The plan was a good one. We’d get half of what we needed to do done yesterday, leaving this morning to do the rest and this afternoon to get out and about. The flaw in that of course is that the amount of work left to do is inversely proportional to the time left to do it, and when the time came to be finished, we weren’t.
So we washed and cleaned and generally managed to have things ship-shape by mid afternoon, well enough we were sure to give Cheryl and Ian the impression that we live as models of tidiness.
We had been so busy that we hadn’t noticed the growing cacophony of sound generally from the direction of the Bastille where hundreds of thousands (although I would have guessed a lot more) people were taking part in some sort of parade on closed streets under clear blue skies.

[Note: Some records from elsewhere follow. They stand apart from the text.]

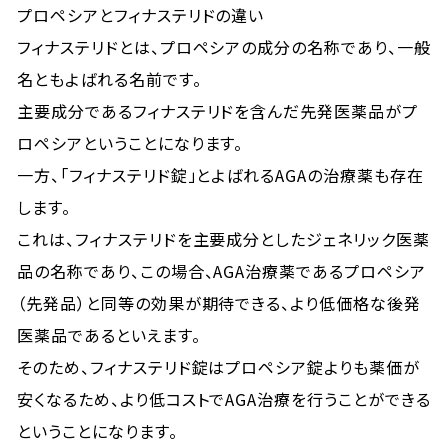
プロペシアとフィナステリドの違い
フィナステリドとは、プロペシアの成分の名称であり、一般
名ともよばれる名前です。
主要成分であるフィナステリドを含んだ先発医薬品がプ
ロペシアということになります。
一方、「フィナステリド錠」とよばれるAGAの治療薬も存在
します。
これは、フィナステリドを主要成分としたジェネリック医薬
品の名称であり、この場合、AGA治療薬であるプロペシア
（先発品）と同等の効果が期待できる、より低価格な後発
医薬品であるといえます。
そのため、フィナステリド錠はプロペシア錠よりも薬価が
安くなるため、より低コストでAGA治療を行うことができる
ということになります。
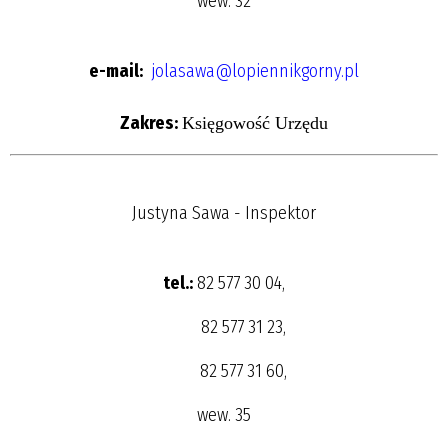
wew. 32
e-mail:
jolasawa@lopiennikgorny.pl
Zakres:
Księgowość Urzędu
Justyna Sawa - Inspektor
tel.:
82 577 30 04,
82 577 31 23,
82 577 31 60,
wew. 35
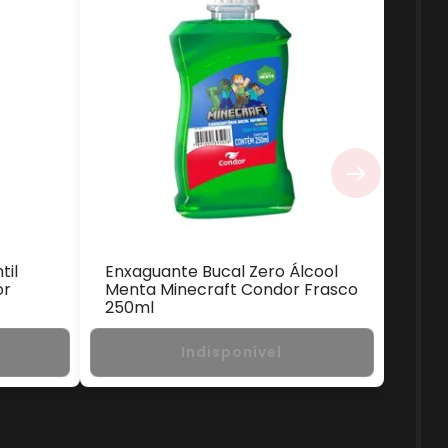
til
Enxaguante Bucal Zero Álcool
or
Menta Minecraft Condor Frasco
250ml
Indisponível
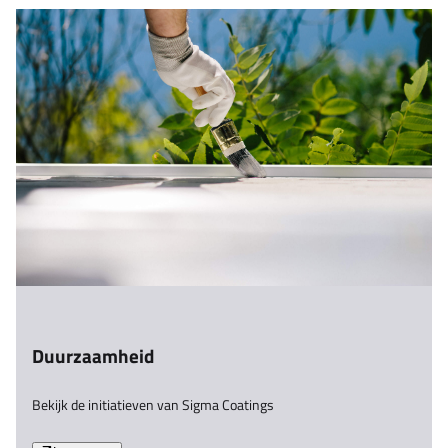
Duurzaamheid
Bekijk de initiatieven van Sigma Coatings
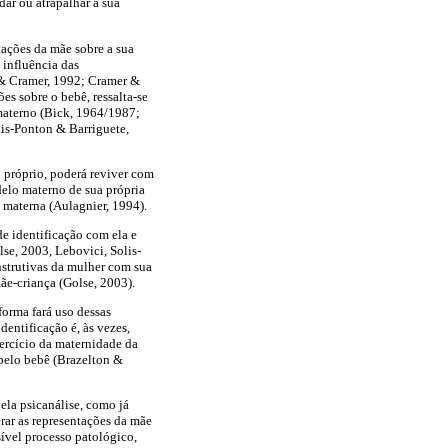
ar ou atrapalhar a sua
tações da mãe sobre a sua
 influência das
n & Cramer, 1992; Cramer &
s sobre o bebê, ressalta-se
 materno (Bick, 1964/1987;
lis-Ponton & Barriguete,
 próprio, poderá reviver com
delo materno de sua própria
 materna (Aulagnier, 1994).
de identificação com ela e
lse, 2003, Lebovici, Solis-
nstrutivas da mulher com sua
ãe-criança (Golse, 2003).
forma fará uso dessas
dentificação é, às vezes,
xercício da maternidade da
 pelo bebê (Brazelton &
la psicanálise, como já
erar as representações da mãe
ível processo patológico,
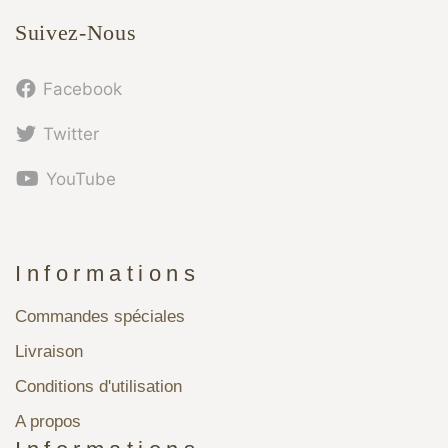
Suivez-Nous
Facebook
Twitter
YouTube
Informations
Commandes spéciales
Livraison
Conditions d'utilisation
A propos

Had we known that the annual Gay Pride parade (or any other parade for that matter) would be happening in the afternoon, we may have bought bread earlier, but we hadn’t which is why when the time came to do so, I found myself peering over a sea of moving heads, with little prospect of getting from point A (where I was) to point B (where the bread was).
It might work, I thought if I slipped sideways into the parade, and sort of crab-walked across it to the other side. The getting in part went well enough, and I soon found myself in the glare of the world’s press, walking between someone dressed as a North American First Nations Person (it was so much easier to type when they were called Red Indians), and a muscle bound chap dressed as a construction worker.
I can’t say that I “get” these iconic gay stereotypes, but I can say that if the next costume symbolising personal freedom turn out to be an older bloke in a Panama hat carrying a baguette, we all know how that came to be.
1 comment
Brave man!!! But did you get some bread??